You might say, “So what?”
And I’d be inclined to agree with you. Polls, especially this far ahead of the game, are not all that meaningful.
But I’m still drawn to talking about them, because they can indicate trends. And they’re all we’ve got to measure public opinion, other than anecdotal evidence culled from our own small circle of personal observations.
So on that score I’ll note that the Fox News poll (already invalidated, in the eyes of Obamaphiles, by its source) from 4/9-11 has Romney leading Obama by two points—which is within the margin of error—among registered voters. It’s got a few more interesting findings, including the fact that the voters think Romney would be better on the economy.
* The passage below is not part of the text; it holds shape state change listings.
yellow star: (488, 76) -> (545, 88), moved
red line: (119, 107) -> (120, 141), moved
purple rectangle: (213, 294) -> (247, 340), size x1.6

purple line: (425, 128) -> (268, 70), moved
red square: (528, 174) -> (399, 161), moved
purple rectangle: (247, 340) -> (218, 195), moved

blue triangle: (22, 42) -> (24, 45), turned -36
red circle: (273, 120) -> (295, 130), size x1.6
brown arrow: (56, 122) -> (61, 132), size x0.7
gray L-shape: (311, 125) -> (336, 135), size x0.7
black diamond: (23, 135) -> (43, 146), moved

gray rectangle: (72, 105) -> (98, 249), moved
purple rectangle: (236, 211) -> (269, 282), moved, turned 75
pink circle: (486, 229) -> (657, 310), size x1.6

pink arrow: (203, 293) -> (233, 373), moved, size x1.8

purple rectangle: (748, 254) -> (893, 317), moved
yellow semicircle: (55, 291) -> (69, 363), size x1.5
But there’s a huge flaw in the poll that leapt out at me when I looked at the numbers: it doesn’t give the breakdown of Republicans and Democrats. What it does is ask the respondents whether they were more likely to vote (or had already voted) in the Democratic or Republican primaries. This year, voting in the Democratic primaries is pretty much a meaningless act, and not many people are bothering. The Republican primaries, on the other hand, have been hard-fought, and have been drawing many Independents and Democrats as well. Of those interviewed, 41% said they were more likely to vote in the Republican primaries and 35% the Democratic, but that certainly doesn’t mean that was the proportion of Republicans to Democrats in the poll. But without knowing the actual proportions, the poll is even more meaningless than most polls.